Die Idee zum vinophilen Musenkuss in Wien kam von dem talentierten Winzer Franz Reinhard Weninger aus Horitschon im Mittelburgenland. Der stereotype Umgang mit Wein im Rahmen von Bewertungen und Punktevergaben, wie man es seit vielen Jahren gewohnt ist, sei ihm zu eintönig, sagt Weninger. Nachdem er schon zuvor den Wein in spezieller Weise mit Musik in Verbindung gebracht hatte, fand er nun mit dem Wiener Schriftsteller und Musiker Ernst Molden einen kongenialen Partner, um in Kombination mit seinen Weinen den kreativen Prozess des Schreibens auszuloten.
Nachdem die Wiener "Schule für Dichtung" eine "Schreib- und Trinkklasse" unter dem Motto "Weine erschreiben – der Rausch der Poesie, die Poesie des Rausches" ausgeschrieben hatte, war die Veranstaltung binnen Kurzem ausgebucht.

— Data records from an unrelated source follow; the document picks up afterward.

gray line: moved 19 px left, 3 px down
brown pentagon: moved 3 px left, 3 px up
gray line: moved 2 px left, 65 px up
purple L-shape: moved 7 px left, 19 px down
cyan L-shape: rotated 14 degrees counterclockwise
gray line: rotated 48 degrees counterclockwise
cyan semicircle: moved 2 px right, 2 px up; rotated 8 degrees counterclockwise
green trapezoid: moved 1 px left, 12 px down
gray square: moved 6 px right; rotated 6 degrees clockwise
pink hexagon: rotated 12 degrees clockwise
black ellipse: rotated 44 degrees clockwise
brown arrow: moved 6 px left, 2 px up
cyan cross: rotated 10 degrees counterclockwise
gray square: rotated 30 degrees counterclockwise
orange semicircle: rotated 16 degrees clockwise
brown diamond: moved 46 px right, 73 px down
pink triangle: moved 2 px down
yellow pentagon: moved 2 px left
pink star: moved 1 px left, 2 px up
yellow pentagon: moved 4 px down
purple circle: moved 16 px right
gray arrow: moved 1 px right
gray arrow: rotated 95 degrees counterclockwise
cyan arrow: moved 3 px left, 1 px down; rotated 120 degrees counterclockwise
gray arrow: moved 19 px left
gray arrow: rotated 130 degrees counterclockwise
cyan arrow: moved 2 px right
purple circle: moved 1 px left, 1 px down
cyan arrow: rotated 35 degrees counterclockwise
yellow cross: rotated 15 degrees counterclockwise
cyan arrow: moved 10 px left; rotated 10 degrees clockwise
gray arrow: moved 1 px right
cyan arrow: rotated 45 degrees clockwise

Zum Teil fand diese direkt in den Räumlichkeiten der "Schule für Dichtung" in der Wiener Mariahilfer Straße statt, zum Teil ging sie in der freien Natur über die Bühne.
Ausgehend von der These, dass der Wein früher oder später zu Kontrollverlust führt und auch ein Dichter nach Kontrollverlust strebt, regte Ernst Molden die Teilnehmer dazu an, für sich herauszufinden, wie fruchtbar respektive unfruchtbar sich der durch Alkohol herbeigeführte Kontrollverlust auf die Produktion von Literatur auswirkt. Begleitet wurde der Schreibprozess an den einzelnen Tagen von unterschiedlichen Weinen aus dem Keller von Franz Reinhard Weninger.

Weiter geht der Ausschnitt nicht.